Location: Cereal Crops ResearchTitle: Functional characterization of the conserved effector AvrHar in Pyrenophora teres f. teres
|WYATT, NATHAN - North Dakota State University|
|RICHARDS, JONATHAN - Louisiana State University|
|BRUEGGEMAN, ROBERT - North Dakota State University|
Submitted to: International Congress on Molecular Plant-Microbe Interactions
Publication Type: Abstract Only
Publication Acceptance Date: 7/14/2019
Publication Date: N/A
Interpretive Summary: .
Technical Abstract: Pyrenophora teres f. teres is the causal agent of net form net blotch (NFNB) on barley.
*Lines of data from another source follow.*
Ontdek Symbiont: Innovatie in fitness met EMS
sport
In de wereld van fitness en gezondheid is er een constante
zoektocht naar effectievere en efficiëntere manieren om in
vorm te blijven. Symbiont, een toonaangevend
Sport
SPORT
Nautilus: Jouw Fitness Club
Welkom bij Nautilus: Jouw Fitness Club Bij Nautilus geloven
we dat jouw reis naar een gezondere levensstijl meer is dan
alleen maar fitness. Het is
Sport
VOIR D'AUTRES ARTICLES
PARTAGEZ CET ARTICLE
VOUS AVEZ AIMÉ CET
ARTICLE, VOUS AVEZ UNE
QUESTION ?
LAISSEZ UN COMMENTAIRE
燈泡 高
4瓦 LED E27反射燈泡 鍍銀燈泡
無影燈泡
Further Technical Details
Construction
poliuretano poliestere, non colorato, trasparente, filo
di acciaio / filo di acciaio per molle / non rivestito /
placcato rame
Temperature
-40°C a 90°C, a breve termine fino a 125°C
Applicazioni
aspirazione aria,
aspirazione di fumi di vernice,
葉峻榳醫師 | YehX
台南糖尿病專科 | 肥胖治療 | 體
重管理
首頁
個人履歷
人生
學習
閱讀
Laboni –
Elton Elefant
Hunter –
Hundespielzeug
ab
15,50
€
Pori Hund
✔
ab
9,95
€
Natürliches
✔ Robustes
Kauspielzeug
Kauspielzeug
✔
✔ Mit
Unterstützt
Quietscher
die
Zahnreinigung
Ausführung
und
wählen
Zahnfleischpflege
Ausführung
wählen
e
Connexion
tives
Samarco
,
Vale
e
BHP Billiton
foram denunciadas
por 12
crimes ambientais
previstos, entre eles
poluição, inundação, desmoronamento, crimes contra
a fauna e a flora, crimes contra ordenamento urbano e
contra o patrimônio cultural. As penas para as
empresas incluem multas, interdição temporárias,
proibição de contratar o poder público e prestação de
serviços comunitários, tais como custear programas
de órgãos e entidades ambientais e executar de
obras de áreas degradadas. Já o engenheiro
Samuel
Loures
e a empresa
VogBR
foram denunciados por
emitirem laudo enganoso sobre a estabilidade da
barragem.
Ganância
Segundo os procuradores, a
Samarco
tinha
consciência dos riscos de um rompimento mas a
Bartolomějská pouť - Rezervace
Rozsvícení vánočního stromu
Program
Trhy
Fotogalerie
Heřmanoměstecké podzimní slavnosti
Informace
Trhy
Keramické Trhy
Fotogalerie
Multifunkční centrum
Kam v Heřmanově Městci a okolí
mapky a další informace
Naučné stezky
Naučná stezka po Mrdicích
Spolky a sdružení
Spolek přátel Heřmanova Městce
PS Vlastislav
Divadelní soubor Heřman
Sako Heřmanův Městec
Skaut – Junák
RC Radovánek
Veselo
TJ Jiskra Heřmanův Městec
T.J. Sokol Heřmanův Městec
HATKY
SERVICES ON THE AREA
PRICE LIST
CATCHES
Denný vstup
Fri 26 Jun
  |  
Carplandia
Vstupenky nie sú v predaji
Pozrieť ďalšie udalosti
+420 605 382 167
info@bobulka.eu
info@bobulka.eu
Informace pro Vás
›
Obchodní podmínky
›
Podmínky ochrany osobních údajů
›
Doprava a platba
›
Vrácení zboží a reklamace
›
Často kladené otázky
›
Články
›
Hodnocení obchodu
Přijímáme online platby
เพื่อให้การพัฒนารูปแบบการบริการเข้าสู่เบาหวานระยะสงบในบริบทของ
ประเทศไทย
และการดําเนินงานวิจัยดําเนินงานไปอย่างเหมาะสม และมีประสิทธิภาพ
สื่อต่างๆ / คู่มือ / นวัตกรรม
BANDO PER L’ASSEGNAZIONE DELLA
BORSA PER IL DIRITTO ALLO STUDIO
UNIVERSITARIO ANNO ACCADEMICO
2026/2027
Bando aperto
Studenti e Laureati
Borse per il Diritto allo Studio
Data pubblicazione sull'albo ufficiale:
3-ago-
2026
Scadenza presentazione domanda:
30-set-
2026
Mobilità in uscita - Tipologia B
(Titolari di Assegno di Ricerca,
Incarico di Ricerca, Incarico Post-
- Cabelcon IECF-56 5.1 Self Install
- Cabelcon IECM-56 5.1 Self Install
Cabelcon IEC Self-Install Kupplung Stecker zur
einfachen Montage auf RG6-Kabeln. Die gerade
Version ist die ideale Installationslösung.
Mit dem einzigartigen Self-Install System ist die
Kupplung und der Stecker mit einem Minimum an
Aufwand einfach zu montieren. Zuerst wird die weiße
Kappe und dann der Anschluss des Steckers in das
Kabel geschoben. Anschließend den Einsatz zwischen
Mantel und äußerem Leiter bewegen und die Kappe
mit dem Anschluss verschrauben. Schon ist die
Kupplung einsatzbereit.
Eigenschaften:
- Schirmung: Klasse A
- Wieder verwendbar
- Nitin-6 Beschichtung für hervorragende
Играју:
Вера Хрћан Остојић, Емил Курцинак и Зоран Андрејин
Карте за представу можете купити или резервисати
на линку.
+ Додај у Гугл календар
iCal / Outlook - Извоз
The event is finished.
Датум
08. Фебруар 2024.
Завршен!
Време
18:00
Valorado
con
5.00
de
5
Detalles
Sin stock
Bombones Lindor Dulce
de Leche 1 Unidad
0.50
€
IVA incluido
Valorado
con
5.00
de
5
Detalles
NFNB is an economically important disease in all barley growing regions globally, but little is known of the molecular mechanisms involved in the barley-P. teres f. teres interaction. Recently, a genomic locus was found to be associated with avirulence/virulence on Tifang barley using a genome wide association study (GWAS) approach using a global P. teres f. teres population. This genomic locus was also identified in the P. teres f. teres 15A × 0-1 mapping population corresponding to the virulence/avirulence locus AvrHar. AvrHar is in the sub-telomeric region of chromosome 5 and RNAseq-supported gene models placed several small secreted proteins (SSPs) in this region. The strongest associated SNP marker was located within the 5’ UTR of a SSP gene, seven bases from the start codon. Comparative analysis of the effector gene between the avirulent isolate 15A and the virulent isolate 0-1 revealed a six bp indel resulting in the insertion of an alanine and aspartic acid in the virulent 0-1 isolate. Gene disruption using CRISPR-Cas9-RNP mediated gene editing in isolate 0-1 resulted in a loss of virulence on Tifang as well as 27 barley lines commonly used in differential sets. Site directed gene disruption in isolate 15A had no visible effect on virulence for the same barley lines. AvrHar is present in a global collection of P. teres f. teres and P. teres f. maculata isolates as well as the closely related wheat fungal pathogen Pyrenophora tritici-repentis. Further functional characterization is underway using CRISPR-Cas9 mediated gene editing, and heterologous expression.